I've been without internet for a few days, doing tourist things and enjoying the weather, so this is the first post.

---

Whenever I go to a new place, I'm overloaded by differences between where I am and where I've come from. Inevitably, I'm drawn to the uncanny rather than the overtly unfamiliar. At first the feeling is one of recognition, but then, as I begin to understand what I'm looking at, dislocation creeps in.


This is near Modelarnia, the project space in which we will be exhibiting. 'Slayer!' I shouted, when I saw it.

I asked whether Slayer had ever played in Gdańsk, and Marta said they hadn't. Apparently an artist had painted it for a project that no one could remember.

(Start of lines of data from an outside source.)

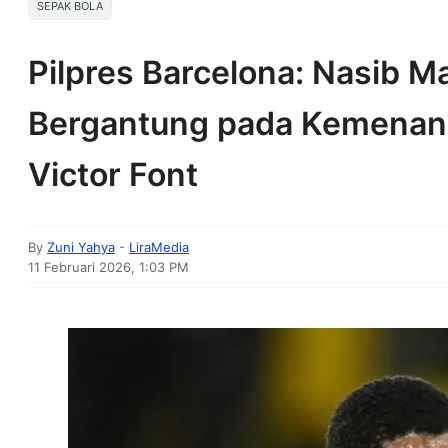
SEPAK BOLA
Pilpres Barcelona: Nasib M
Bergantung pada Kemenang
Victor Font
By
Zuni Yahya
-
LiraMedia
11 Februari 2026, 1:03 PM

Here is Slayer guitarist Kerry King playing with Pantera, a few weeks before Dimebag Darrel was murdered on stage...


Around the corner from this building I found this warning sign.


Which is pretty much a ready made thrash metal logo.

It's funny, because Roma was saying that the first thing she noticed when she moved to the UK was our obsession with health and safety, but when we were investigating the shipyards, we found this warning sign.


It is an old health and safety sign from the Communist era. It has pictures of goggles, gloves and a hard hat, and the text says something like, "without these, accidents can happen". Which is quite similar to this.


Although, a little more home made.

---

More graffiti from the shipyard.


Not quite sure what they meant by this, maybe that we must never forget our own mortality, and that the utopias offered by political ideologues ignore our essential humanity, or maybe it just looked cool.


And here is a nice one from Puck, 'WELCOME to HEEL'. There is a place called Hel near Gdańsk, though I don't this is what they're talking about.

Hi Ronaldo.

On the same wall there was this


Actually, it was all over the walls. It means '21 x yes' in English, and it refers to the 21 demands of Solidarność, the trade union based in the shipyards of Gdańsk. More about them in a future post, but as far as I can tell, this graffito is a celebration of the success of Solidarność, which eventually went on to form a coalition government in the democratic elections of 1990.

I picked up a copy of the demands, and what's interesting is that most of the demands are pretty standard - extra pay for shift work, maternity leave, etc. Nowhere does it call for democracy or free elections. Solidarność are famous because their strike action is linked to the collapse of Communism, but the '21 x Tak' graffiti suggests that their relevance to contemporary Poland might be more to do with their practical demands than revolutionary change

---
And, one more, this time from Stansted airport. A nihilistic warning sign.